_What to work on_
With pictures excluded, copy word for word the lines in the data below from the line containing "Salty stories" through the line containing "directly. We would".

Data section section start

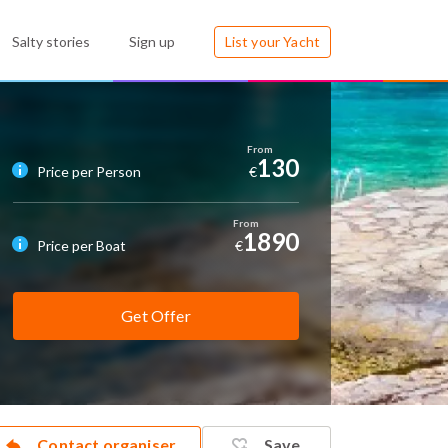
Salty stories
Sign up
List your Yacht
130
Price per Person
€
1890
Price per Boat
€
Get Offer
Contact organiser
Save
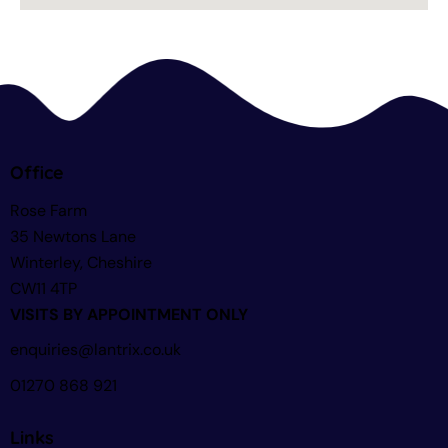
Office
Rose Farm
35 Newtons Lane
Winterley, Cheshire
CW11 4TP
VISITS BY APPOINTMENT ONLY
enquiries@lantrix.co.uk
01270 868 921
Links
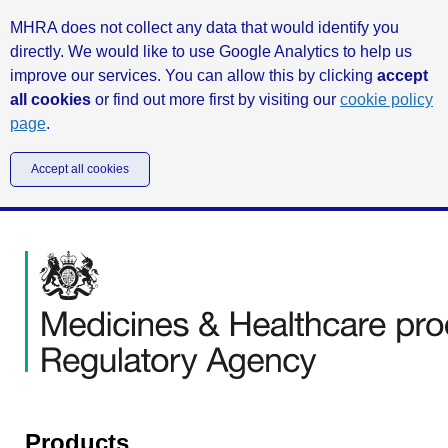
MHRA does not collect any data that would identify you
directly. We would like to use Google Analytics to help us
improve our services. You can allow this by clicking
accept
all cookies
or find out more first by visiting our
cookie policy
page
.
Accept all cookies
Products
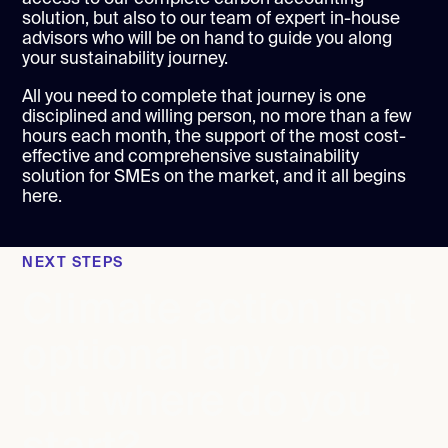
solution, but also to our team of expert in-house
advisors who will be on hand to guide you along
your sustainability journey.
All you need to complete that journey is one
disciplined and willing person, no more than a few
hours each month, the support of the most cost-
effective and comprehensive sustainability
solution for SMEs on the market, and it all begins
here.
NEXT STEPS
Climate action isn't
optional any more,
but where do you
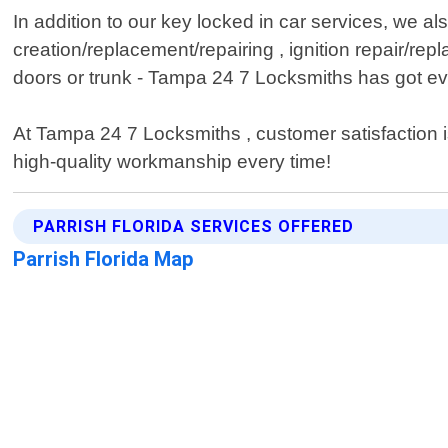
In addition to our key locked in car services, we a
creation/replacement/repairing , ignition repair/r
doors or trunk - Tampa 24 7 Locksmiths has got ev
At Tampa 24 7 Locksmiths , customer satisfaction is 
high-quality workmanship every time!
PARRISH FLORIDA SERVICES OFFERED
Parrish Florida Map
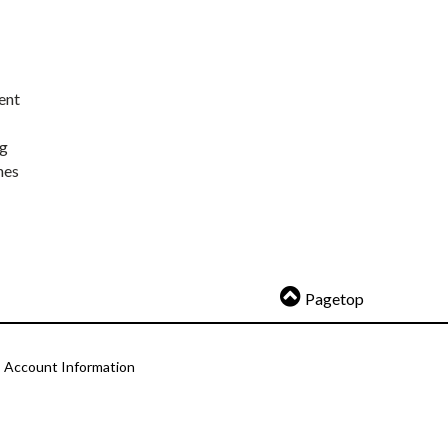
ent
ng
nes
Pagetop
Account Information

Data section section end
Data section section start

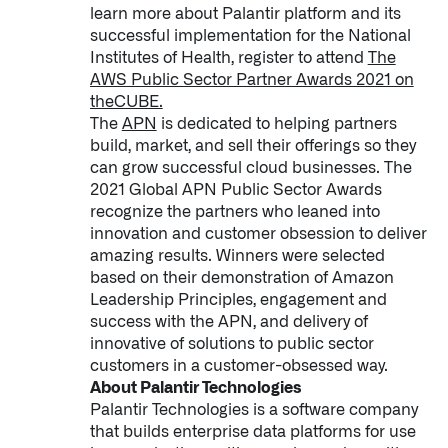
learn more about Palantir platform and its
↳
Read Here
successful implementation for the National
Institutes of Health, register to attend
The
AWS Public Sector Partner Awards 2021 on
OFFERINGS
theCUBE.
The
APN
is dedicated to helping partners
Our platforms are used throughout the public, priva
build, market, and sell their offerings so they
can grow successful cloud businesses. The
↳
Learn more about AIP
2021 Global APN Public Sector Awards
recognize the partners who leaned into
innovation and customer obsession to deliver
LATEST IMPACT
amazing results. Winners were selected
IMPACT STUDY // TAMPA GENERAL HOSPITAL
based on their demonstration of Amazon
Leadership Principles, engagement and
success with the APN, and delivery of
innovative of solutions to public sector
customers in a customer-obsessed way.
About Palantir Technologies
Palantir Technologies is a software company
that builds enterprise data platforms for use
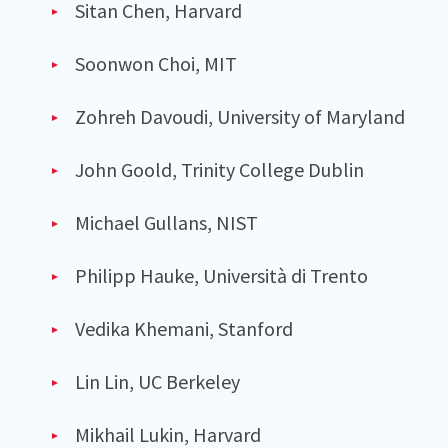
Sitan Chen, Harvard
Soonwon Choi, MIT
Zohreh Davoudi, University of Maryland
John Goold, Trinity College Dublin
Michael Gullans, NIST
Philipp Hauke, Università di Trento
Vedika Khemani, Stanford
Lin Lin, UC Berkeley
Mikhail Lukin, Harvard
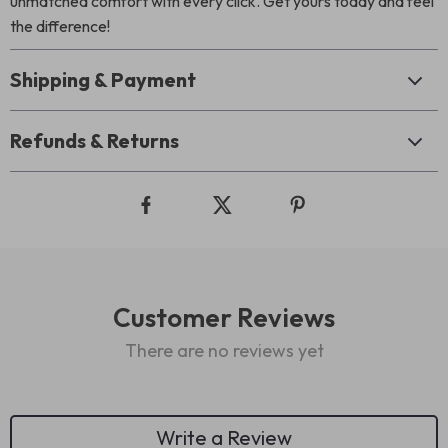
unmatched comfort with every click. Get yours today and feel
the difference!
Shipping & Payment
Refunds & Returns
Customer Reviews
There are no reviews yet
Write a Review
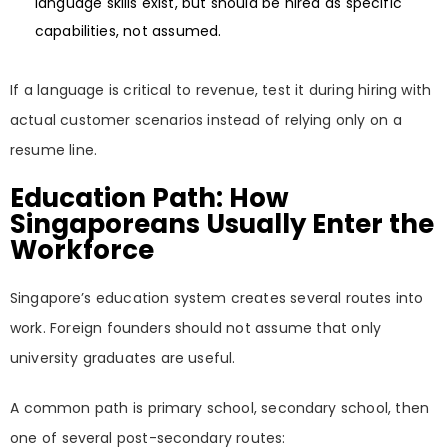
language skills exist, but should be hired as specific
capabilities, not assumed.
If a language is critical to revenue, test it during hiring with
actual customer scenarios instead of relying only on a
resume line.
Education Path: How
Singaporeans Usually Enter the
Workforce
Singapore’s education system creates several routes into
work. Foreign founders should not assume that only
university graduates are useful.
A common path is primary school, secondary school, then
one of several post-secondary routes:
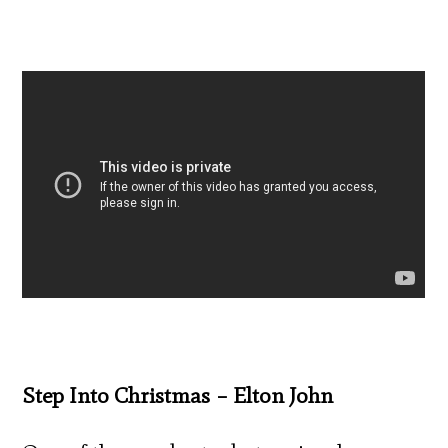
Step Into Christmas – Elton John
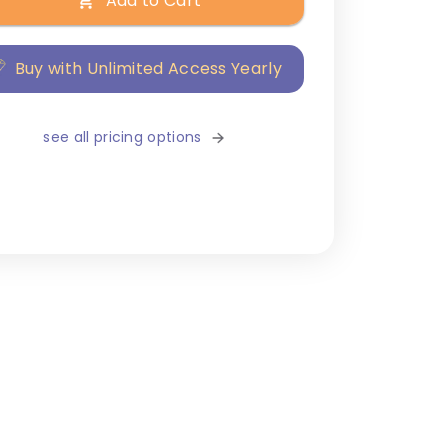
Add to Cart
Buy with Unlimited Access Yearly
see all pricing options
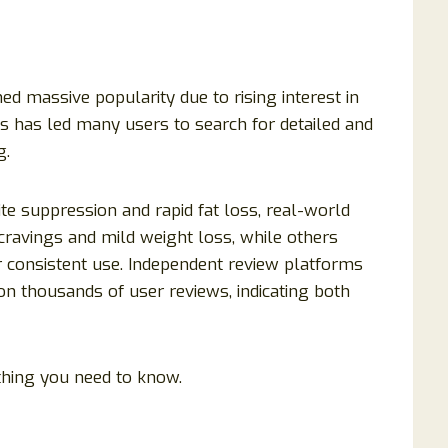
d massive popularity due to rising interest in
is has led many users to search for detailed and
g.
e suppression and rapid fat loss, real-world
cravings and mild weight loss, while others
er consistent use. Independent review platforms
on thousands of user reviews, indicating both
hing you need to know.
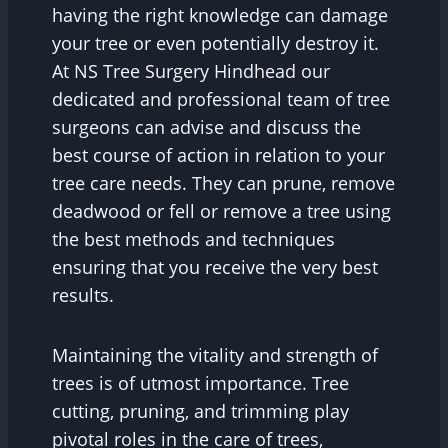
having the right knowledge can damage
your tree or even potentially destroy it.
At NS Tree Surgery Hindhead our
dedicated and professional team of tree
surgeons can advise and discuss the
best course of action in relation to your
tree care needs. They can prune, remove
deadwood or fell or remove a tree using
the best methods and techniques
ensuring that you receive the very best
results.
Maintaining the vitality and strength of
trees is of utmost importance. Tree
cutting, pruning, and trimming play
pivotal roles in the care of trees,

Data section section end

_Response below_
Salty stories
Sign up
List your Yacht
130
Price per Person
€
1890
Price per Boat
€
Get Offer
Contact organiser
Save
Office
Rose Farm
35 Newtons Lane
Winterley, Cheshire
CW11 4TP
VISITS BY APPOINTMENT ONLY
enquiries@lantrix.co.uk
01270 868 921
Links
MHRA does not collect any data that would identify you
directly. We would like to use Google Analytics to help us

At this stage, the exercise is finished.